[Bounding box prediction data]
=== Begin Enclosure ===

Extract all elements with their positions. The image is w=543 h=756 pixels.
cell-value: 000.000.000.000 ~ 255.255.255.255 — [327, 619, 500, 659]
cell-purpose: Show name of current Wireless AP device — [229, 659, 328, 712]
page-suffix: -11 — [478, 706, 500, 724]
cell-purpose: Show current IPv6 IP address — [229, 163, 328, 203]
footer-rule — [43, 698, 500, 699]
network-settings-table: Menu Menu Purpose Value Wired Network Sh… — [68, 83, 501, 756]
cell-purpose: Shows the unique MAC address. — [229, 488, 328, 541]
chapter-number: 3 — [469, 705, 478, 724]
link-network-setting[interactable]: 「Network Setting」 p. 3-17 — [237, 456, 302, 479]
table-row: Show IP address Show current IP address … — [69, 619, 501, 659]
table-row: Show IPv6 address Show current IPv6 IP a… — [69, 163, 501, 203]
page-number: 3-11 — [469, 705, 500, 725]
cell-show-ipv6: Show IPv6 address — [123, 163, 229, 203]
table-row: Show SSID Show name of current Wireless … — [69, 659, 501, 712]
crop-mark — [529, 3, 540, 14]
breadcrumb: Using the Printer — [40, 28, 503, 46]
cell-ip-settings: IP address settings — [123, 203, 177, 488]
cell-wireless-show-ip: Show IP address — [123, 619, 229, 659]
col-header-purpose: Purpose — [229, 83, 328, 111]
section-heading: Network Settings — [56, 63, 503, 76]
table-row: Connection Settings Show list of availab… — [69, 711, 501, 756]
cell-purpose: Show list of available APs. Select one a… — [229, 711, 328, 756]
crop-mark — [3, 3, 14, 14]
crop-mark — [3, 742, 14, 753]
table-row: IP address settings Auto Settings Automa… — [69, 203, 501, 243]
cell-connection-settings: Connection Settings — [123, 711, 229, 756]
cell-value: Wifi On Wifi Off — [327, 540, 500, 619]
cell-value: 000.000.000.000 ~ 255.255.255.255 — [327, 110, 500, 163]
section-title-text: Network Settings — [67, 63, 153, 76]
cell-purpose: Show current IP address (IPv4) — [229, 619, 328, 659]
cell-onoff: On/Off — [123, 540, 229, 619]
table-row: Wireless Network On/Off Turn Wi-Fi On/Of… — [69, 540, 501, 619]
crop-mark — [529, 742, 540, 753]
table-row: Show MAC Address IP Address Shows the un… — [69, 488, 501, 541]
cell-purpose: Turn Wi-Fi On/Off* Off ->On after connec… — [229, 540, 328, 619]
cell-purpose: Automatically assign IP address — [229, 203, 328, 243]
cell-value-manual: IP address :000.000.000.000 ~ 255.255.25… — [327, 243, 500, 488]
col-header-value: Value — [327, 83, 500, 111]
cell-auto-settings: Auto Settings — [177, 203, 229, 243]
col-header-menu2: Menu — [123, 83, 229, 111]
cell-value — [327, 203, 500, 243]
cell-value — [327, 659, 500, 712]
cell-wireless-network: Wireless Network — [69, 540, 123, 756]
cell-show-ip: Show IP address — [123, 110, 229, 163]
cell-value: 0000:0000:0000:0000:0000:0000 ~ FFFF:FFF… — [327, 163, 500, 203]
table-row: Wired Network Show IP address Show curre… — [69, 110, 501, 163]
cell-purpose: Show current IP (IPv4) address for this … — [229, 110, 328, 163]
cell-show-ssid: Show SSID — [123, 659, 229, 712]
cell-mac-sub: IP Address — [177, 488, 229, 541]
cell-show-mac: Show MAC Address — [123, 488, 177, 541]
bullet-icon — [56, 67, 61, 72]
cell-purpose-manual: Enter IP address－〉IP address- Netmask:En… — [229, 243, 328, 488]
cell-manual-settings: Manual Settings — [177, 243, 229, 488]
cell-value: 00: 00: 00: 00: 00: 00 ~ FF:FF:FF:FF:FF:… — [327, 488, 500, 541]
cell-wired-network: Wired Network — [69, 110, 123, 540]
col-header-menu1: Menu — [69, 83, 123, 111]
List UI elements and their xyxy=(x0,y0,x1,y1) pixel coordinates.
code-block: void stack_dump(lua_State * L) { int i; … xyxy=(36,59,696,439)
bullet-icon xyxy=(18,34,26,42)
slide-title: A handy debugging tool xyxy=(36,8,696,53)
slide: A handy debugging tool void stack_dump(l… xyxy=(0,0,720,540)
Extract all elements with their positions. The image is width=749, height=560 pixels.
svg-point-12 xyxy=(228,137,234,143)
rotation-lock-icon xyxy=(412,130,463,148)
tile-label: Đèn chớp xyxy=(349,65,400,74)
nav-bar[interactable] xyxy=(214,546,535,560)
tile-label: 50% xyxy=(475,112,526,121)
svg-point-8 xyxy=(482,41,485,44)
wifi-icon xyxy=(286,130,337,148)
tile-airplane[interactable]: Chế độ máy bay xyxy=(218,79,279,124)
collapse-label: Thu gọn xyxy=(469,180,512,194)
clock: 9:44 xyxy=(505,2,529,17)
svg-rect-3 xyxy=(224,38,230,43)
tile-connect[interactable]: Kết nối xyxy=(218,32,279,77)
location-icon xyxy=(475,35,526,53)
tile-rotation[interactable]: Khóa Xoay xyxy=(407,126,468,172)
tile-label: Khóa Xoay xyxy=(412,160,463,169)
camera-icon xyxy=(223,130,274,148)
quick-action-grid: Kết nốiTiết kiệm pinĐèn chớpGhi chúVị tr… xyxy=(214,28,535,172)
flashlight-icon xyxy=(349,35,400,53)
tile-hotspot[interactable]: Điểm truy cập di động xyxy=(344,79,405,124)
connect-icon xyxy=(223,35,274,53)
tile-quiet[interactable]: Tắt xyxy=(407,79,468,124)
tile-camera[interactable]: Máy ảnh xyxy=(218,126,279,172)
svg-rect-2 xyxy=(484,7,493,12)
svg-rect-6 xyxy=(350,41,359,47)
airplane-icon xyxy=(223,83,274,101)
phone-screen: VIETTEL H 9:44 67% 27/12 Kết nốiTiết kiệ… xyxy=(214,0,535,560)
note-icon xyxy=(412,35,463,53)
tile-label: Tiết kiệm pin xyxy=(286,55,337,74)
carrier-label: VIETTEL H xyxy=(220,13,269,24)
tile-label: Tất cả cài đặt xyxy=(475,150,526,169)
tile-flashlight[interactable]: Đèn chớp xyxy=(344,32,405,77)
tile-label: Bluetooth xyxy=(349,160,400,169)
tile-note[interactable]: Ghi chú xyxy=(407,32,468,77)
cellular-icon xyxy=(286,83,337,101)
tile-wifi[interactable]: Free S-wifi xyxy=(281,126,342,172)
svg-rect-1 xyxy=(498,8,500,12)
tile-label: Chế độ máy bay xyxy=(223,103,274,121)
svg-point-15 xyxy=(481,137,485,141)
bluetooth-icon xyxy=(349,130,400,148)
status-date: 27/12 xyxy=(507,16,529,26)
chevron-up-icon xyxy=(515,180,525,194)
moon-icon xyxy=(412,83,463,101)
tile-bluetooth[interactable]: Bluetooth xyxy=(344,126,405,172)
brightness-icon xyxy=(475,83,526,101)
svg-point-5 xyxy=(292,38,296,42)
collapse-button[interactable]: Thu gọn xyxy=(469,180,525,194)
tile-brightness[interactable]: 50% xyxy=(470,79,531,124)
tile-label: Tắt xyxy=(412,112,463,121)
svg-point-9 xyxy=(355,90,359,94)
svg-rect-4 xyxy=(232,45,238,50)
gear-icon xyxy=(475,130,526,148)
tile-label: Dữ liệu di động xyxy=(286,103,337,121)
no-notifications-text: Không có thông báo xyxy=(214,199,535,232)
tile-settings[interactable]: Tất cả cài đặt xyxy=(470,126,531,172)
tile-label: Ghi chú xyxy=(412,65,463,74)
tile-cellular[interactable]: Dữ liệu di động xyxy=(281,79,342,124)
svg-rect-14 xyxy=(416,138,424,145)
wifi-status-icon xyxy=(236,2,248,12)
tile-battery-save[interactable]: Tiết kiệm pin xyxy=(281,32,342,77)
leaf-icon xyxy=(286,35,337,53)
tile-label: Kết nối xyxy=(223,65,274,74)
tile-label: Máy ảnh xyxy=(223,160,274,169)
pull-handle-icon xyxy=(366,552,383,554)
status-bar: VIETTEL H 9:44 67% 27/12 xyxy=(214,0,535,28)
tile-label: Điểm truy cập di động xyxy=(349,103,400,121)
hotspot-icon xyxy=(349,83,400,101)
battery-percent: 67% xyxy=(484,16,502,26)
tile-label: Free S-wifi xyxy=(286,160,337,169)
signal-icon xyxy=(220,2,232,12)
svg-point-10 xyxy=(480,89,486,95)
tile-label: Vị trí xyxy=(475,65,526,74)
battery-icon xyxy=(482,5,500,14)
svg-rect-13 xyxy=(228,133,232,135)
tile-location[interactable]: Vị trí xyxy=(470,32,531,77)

=== End Enclosure ===

**AIM OF THE EXERCISE:**
Determine the number of lines in the entries that contain the word "SSID". Give that number and nothing more.

**TASK RESPONSE:**
2